For starters, you should know that manufacturing in the United States is actually doing quite well, thank you, not the least bit because the Obama administration actually saved the automobile industry in the face of opposition from the Republicans. Since 1999, manufacturing in the U.S. has actually been growing and according to a recent article in Fortune magazine based on research by Deloitte and the Council on Competitiveness, the U.S. is expected to surpass China as the number 1 country for manufacturing by 2020. In 2015, manufacturers contribute about $2.17 trillion to the U.S. economy and accounted for 12.1 percent of GDP. This is a 27.6% increase in just over 5 years. There are currently 12.3 million manufacturing workers in the U.S. accounting for about 9% of the workforce.

Those who work in manufacturing in the U.S. do quite well. According to the National Association of Manufacturers, manufacturing workers earned on-the-average $81,289 annually including pay and benefits. The average wage rate is $26/hour much higher than both the current minimum wage and what is being proposed. Although my union friends will not like to hear this, the reason for this very high wage rates is primarily because technology has made U.S. manufacturing much more productive than before. According to NASM, output per hour for all workers in manufacturing has increased by more than 2.5 times since 1987. U.S. manufacturing is becoming smarter every day and there is a yawning skills gap that is one of the primary reasons for the level of unemployment in the former “rust belt”. (Parenthetically, even the concept of a “rust” belt does not make any sense in describing modern manufacturing in the United States.)

Over the next decade, according to NAM nearly 3½ million manufacturing jobs will be needed and 2 million of these are going to go unfilled because of the skills gap. Other research has quoted that in 2016 there will be twice as many unemployed manufacturing workers for each open position because of this miss-match. It may surprise you to know from a recent Wall Street Journal article by Anna Louise Sussman that in 2000, 53% of manufacturing workers had no education past high school, and by 2015 that share had fallen 9 percentage points while the share with college or graduate degrees had increased by 8 points. She also highlighted a Georgetown University study that showed that in 2016, college educated workers for the first time outnumbered workers with a high-school diploma or less.

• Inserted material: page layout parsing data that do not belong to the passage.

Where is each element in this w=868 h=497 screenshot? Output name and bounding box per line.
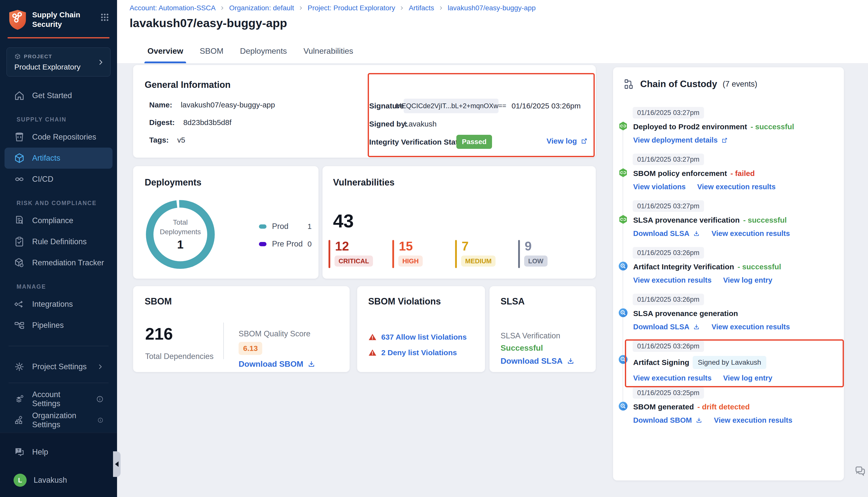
sidebar-item-code-repositories[interactable]: Code Repositories (4, 127, 113, 147)
prod-swatch-icon (259, 224, 266, 229)
signature-value-chip: MEQCICde2VjIT...bL+2+mqnOXw== (404, 99, 499, 113)
view-execution-results-link[interactable]: View execution results (633, 276, 712, 284)
tab-vulnerabilities[interactable]: Vulnerabilities (303, 46, 354, 63)
sidebar-collapse-handle[interactable] (113, 451, 121, 477)
signature-timestamp: 01/16/2025 03:26pm (507, 102, 581, 110)
download-icon (693, 324, 700, 330)
event-timestamp: 01/16/2025 03:26pm (633, 247, 704, 258)
shield-logo-icon (8, 9, 28, 31)
download-slsa-link[interactable]: Download SLSA (501, 356, 575, 366)
tab-bar: Overview SBOM Deployments Vulnerabilitie… (146, 46, 354, 63)
sidebar-header: Supply Chain Security (0, 0, 117, 31)
high-bar-icon (392, 240, 394, 268)
infinity-icon (14, 173, 25, 185)
vulnerabilities-title: Vulnerabilities (333, 177, 395, 188)
tab-deployments[interactable]: Deployments (239, 46, 288, 63)
sidebar-item-label: Account Settings (32, 390, 89, 408)
clipboard-check-icon (14, 236, 25, 247)
breadcrumb-organization[interactable]: Organization: default (229, 4, 294, 12)
view-log-entry-link[interactable]: View log entry (723, 374, 772, 382)
sbom-title: SBOM (145, 296, 172, 307)
view-execution-results-link[interactable]: View execution results (697, 183, 775, 191)
project-selector[interactable]: PROJECT Product Exploratory (6, 47, 111, 76)
scan-badge-icon (618, 401, 628, 411)
download-sbom-link[interactable]: Download SBOM (239, 359, 316, 369)
info-icon[interactable] (96, 395, 103, 403)
sidebar-item-label: Rule Definitions (32, 237, 87, 246)
project-name: Product Exploratory (14, 63, 97, 71)
event-title: Deployed to Prod2 environment (633, 123, 747, 131)
breadcrumb-project[interactable]: Project: Product Exploratory (308, 4, 395, 12)
deny-list-violations-link[interactable]: 2 Deny list Violations (368, 349, 457, 357)
svg-text:?: ? (17, 448, 19, 452)
feedback-chat-icon[interactable] (854, 465, 867, 478)
event-timestamp: 01/16/2025 03:27pm (633, 200, 704, 212)
download-slsa-link[interactable]: Download SLSA (633, 229, 700, 238)
sidebar-item-label: Organization Settings (32, 411, 90, 429)
prod-count: 1 (307, 222, 312, 231)
legend-item-pre-prod: Pre Prod 0 (259, 240, 312, 248)
view-log-entry-link[interactable]: View log entry (723, 276, 772, 284)
sidebar-item-remediation-tracker[interactable]: Remediation Tracker (4, 252, 113, 273)
event-timestamp: 01/16/2025 03:26pm (633, 294, 704, 305)
download-sbom-link[interactable]: Download SBOM (633, 416, 702, 424)
vulnerabilities-total: 43 (333, 210, 354, 232)
deployments-title: Deployments (145, 177, 201, 188)
sidebar-item-compliance[interactable]: Compliance (4, 210, 113, 231)
sidebar-item-artifacts[interactable]: Artifacts (4, 147, 113, 169)
home-icon (14, 90, 25, 101)
page-title: lavakush07/easy-buggy-app (130, 16, 287, 30)
breadcrumb-current[interactable]: lavakush07/easy-buggy-app (448, 4, 536, 12)
sidebar-item-account-settings[interactable]: Account Settings (4, 388, 113, 410)
event-timestamp: 01/16/2025 03:27pm (633, 154, 704, 165)
sidebar-item-organization-settings[interactable]: Organization Settings (4, 410, 113, 431)
breadcrumb-separator-icon (220, 5, 225, 11)
download-icon (307, 360, 316, 368)
sidebar-item-get-started[interactable]: Get Started (4, 85, 113, 106)
sidebar-item-label: CI/CD (32, 175, 53, 184)
view-deployment-details-link[interactable]: View deployment details (633, 136, 728, 144)
sidebar-item-help[interactable]: ? Help (4, 441, 113, 463)
view-execution-results-link[interactable]: View execution results (633, 374, 712, 382)
artifact-digest: 8d23bd3b5d8f (183, 118, 232, 127)
digest-label: Digest: (149, 118, 175, 127)
tab-sbom[interactable]: SBOM (199, 46, 224, 63)
custody-event-artifact-signing: 01/16/2025 03:26pm Artifact Signing Sign… (613, 340, 836, 382)
app-grid-icon[interactable] (100, 13, 110, 22)
app-title: Supply Chain Security (32, 9, 80, 29)
sidebar-item-rule-definitions[interactable]: Rule Definitions (4, 231, 113, 252)
sidebar-item-label: Code Repositories (32, 132, 96, 142)
tab-overview[interactable]: Overview (146, 46, 184, 63)
vulnerabilities-card: Vulnerabilities 43 12 CRITICAL 15 HIGH 7… (322, 166, 596, 279)
sidebar-item-label: Project Settings (32, 362, 87, 371)
breadcrumb-separator-icon (438, 5, 444, 11)
view-violations-link[interactable]: View violations (633, 183, 686, 191)
allow-list-violations-link[interactable]: 637 Allow list Violations (368, 333, 467, 341)
download-slsa-link[interactable]: Download SLSA (633, 323, 700, 331)
sidebar-item-label: Compliance (32, 216, 73, 225)
view-execution-results-link[interactable]: View execution results (714, 416, 793, 424)
sidebar-item-integrations[interactable]: Integrations (4, 294, 113, 315)
view-execution-results-link[interactable]: View execution results (712, 229, 790, 238)
view-log-link[interactable]: View log (547, 137, 588, 145)
user-menu[interactable]: L Lavakush (4, 470, 113, 491)
sidebar-item-pipelines[interactable]: Pipelines (4, 315, 113, 336)
collapse-arrow-icon (115, 462, 118, 467)
artifact-tags: v5 (177, 136, 185, 144)
deployments-donut-chart: Total Deployments 1 (146, 200, 215, 269)
sidebar-divider (9, 346, 109, 346)
sidebar-item-cicd[interactable]: CI/CD (4, 169, 113, 190)
pre-prod-count: 0 (307, 240, 312, 248)
breadcrumb-account[interactable]: Account: Automation-SSCA (130, 4, 215, 12)
document-search-icon (14, 215, 25, 226)
artifact-name: lavakush07/easy-buggy-app (181, 101, 275, 109)
package-tag-icon (14, 257, 25, 269)
breadcrumb-artifacts[interactable]: Artifacts (409, 4, 434, 12)
view-execution-results-link[interactable]: View execution results (712, 323, 790, 331)
info-icon[interactable] (97, 416, 103, 424)
sidebar-divider (9, 383, 109, 383)
sidebar-item-label: Help (32, 448, 48, 457)
chain-of-custody-icon (623, 78, 635, 90)
sidebar-item-project-settings[interactable]: Project Settings (4, 356, 113, 377)
sidebar-item-label: Integrations (32, 300, 73, 309)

So, my dear President, one of the most important things you can do help blue-collar America and fulfill your campaign promise to Make America Great Again is to invest in skills development education in a massive but nuanced way. It needs to be massive because currently skills development is being done in a piecemeal fashion, industry-by-industry, and on an as-needed basis and there is neither economies-of-scale with this approach nor does it make a dent in the need for future American manufacturing. It also has to be nuanced because what is needed is not an over-arching education policy but a set of government directed (or subsidized) investments in technical and digital skills development for future American manufacturing. We have heard for the past couple of decades about how American is falling behind in STEM education and why there needs to be investment in secondary and higher education to stem this decline (pun intended). What is really needed is to invest in community colleges and technical institutes that will help retrain all blue collar workers, regardless of gender, race, color, religion or sexual orientation, and ensure that they have the skills to cope with the digital revolution that has become an integral part of global manufacturing.

Even if you heed this advice and decide to make a big push in manufacturing skills development, you will be confronted with two significant challenges dealing with blue-collar America. First is that most of them are loathe to move to states where manufacturing is actually thriving. Thus the technical schools and community colleges that will provide this education will have to be located close to where the blue collar communities are, especially in the traditional blue states that voted for you this time around, but may not vote Republican again. You will soon come to the realization that all government directed funding goes to places that members of Congress favor. You will have to hold firm against your Republican Party friends and ensure that the funding actually goes to where it is most effective. The second challenge is to change the mindset of the blue-collar communities that have grown up in a culture that eschews education and thinks of anyone with more that a high-school diploma is an “elitist”. Your campaign took advantage of this ignorant mentality but now that you have the bully-pit of the Presidency, you need to use it to exhort everyone in the blue-collar community to “get back to school” and get re-trained for those jobs that will pay them two and three times minimum wage.

And another thing, you may also want to tone down your anti-trade tirades. In 2015, the U.S. manufactured goods exports were $1.317 trillion and we enjoyed a $12.7 billion manufacturing trade surplus with its trade agreement partners, both contributing significantly to manufacturing employment.